Work instructions: Please print exactly the lines running from the one that contains "Αριθμός Πιστοποίησης Μ.Η.Τ. 242097" to the end of the data, with both lines included.

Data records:
==================================================
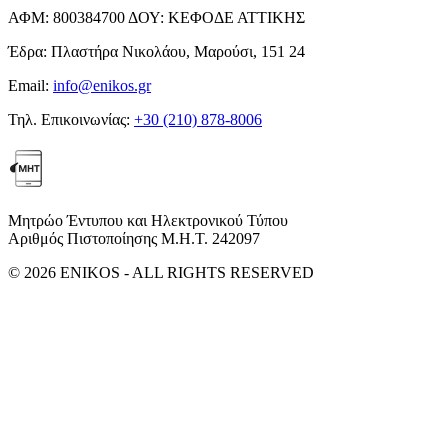
ΑΦΜ:
800384700
ΔΟΥ:
ΚΕΦΟΔΕ ΑΤΤΙΚΗΣ
Έδρα:
Πλαστήρα Νικολάου, Μαρούσι, 151 24
Email:
info@enikos.gr
Τηλ. Επικοινωνίας:
+30 (210) 878-8006
Μητρώο Έντυπου και Ηλεκτρονικού Τύπου
Αριθμός Πιστοποίησης Μ.Η.Τ. 242097
© 2026 ENIKOS - ALL RIGHTS RESERVED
==================================================
Task result:
Αριθμός Πιστοποίησης Μ.Η.Τ. 242097
© 2026 ENIKOS - ALL RIGHTS RESERVED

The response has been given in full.